I believe that if we aren't willing to wait on God's timing, we have the potential to arrive in the wrong destination. Now don't get me wrong, God will work in all things and will use any place or situation we are in to move. But when we enter into a relationship with Christ, we agree that we need Him. We need Him to direct us and to guide us, to save us from our own paths. So if we have acknowledged that, then why is it that we have such a hard time acknowledging that we need his timing, that we need to wait? We get restless and "bored". We then try to do things on our own and end up in a self-induced mess, crying out to God to save us from the tragedies that are our decisions. And all we had to do was wait. But waiting is so Hard!!!! 

It's pretty clearly outlined in Isaiah 40:31 "Those that wait upon the Lord will renew their strength..." I know this is a typical verse, but think about it for a second.... Basically this scripture is saying; those that are willing to stop and rely on God's timing, and place their plans, future, and hopes in Him will be given strength and a renewing of hope to endure and face whatever it is that God will bring their way.... Wow that's deep....  When we wait on Him and obey the Lord, He's not going to leave us hanging. He's going to be there every step of the way and encourage us along the way..... What an awesome God we serve!! 

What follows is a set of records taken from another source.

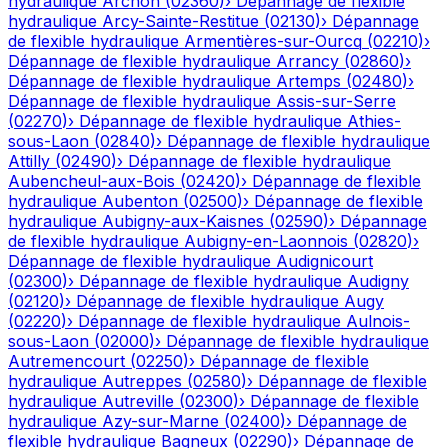
hydraulique
Archon
(
02360
)
›
Dépannage de flexible
hydraulique
Arcy-Sainte-Restitue
(
02130
)
›
Dépannage
de flexible hydraulique
Armentières-sur-Ourcq
(
02210
)
›
Dépannage de flexible hydraulique
Arrancy
(
02860
)
›
Dépannage de flexible hydraulique
Artemps
(
02480
)
›
Dépannage de flexible hydraulique
Assis-sur-Serre
(
02270
)
›
Dépannage de flexible hydraulique
Athies-
sous-Laon
(
02840
)
›
Dépannage de flexible hydraulique
Attilly
(
02490
)
›
Dépannage de flexible hydraulique
Aubencheul-aux-Bois
(
02420
)
›
Dépannage de flexible
hydraulique
Aubenton
(
02500
)
›
Dépannage de flexible
hydraulique
Aubigny-aux-Kaisnes
(
02590
)
›
Dépannage
de flexible hydraulique
Aubigny-en-Laonnois
(
02820
)
›
Dépannage de flexible hydraulique
Audignicourt
(
02300
)
›
Dépannage de flexible hydraulique
Audigny
(
02120
)
›
Dépannage de flexible hydraulique
Augy
(
02220
)
›
Dépannage de flexible hydraulique
Aulnois-
sous-Laon
(
02000
)
›
Dépannage de flexible hydraulique
Autremencourt
(
02250
)
›
Dépannage de flexible
hydraulique
Autreppes
(
02580
)
›
Dépannage de flexible
hydraulique
Autreville
(
02300
)
›
Dépannage de flexible
hydraulique
Azy-sur-Marne
(
02400
)
›
Dépannage de
flexible hydraulique
Bagneux
(
02290
)
›
Dépannage de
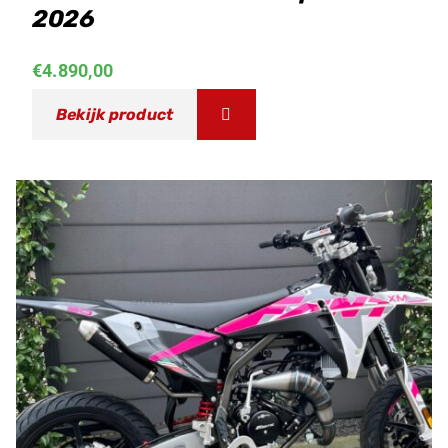
2026
€
4.890,00
Bekijk product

So today, what are you waiting for? Are you looking forward to this event? Or is it something you wish would never come? Are you waiting on God? And in your waiting, are you leaning into Christ and drawing from Him strength and joy? If yes, then great! If not, then why? 

Enjoy your Thursday!! 


Sunday, June 5, 2011

Final Countdown

So I'm officially four days away from getting on a plane that will take me to South Africa. I keep getting questions like "Are you excited?" "Have you started packing yet?" "When do you leave?". To answer these questions
- yessish....
- nope
- June 9th

I'm excited, but I'm also anxious. I really don't want to start packing and not because I don't want to go, but because packing is a big job! Instead I keep finding other things to do and other places to be. I know this is just procrastination at it's best, and I've completely accepted the fact that I will be up pretty late the night before finishing the process. But I am ok with that. I know that regardless of how late I wait to pack, it will get done.

And I may have just realized what my problem is.... Distractions!!! I seriously just forgot what I was doing  because I got distracted by something on my facebook.... It wasn't even all that great, I just happened to lose focus for a minute there. I think though that this is a big problem facing each and every one of us! I know that since I started the whole process that is taking me to South Africa for the summer, there have been so many distractions. Whether it be a huge life change, or something minor, I have gotten distracted so many times along the way.  There are so many times that I've forgotten what my mission and purpose is, and in turn I forgot who God is, and what it is that He has called me to do.

Unfortunately, that is the world we live in. There are so many things that keep us from focusing on God and his purpose for us. But the beauty of this is that God is merciful, and full of Grace. He loves us despite our wandering eyes! He still wants to use us even if we can't always keep our focus.  That is Awesome!!

My hope is that my two months in Africa will help me focus. Help me to truly seek God's purpose and cling to it. And to learn how to keep my focus. I hope that maybe you will go on this journey with me as well. Ask God to help you focus, and to show you what it really looks like to fix your eyes on Him!